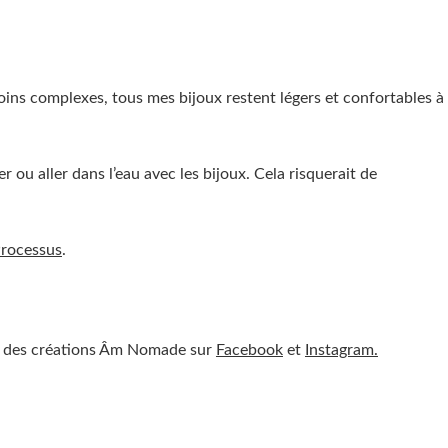
ins complexes, tous mes bijoux restent légers et confortables à
ou aller dans l’eau avec les bijoux. Cela risquerait de
Processus
.
ur des créations Âm Nomade sur
Facebook
et
Instagram.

·····

PROBLEM: In your copy, every entry above must match word for word, and no picture may appear.

ANSWER FOR THIS EXERCISE:
ins complexes, tous mes bijoux restent légers et confortables à
ou aller dans l’eau avec les bijoux. Cela risquerait de
Processus
.
ur des créations Âm Nomade sur
Facebook
et
Instagram.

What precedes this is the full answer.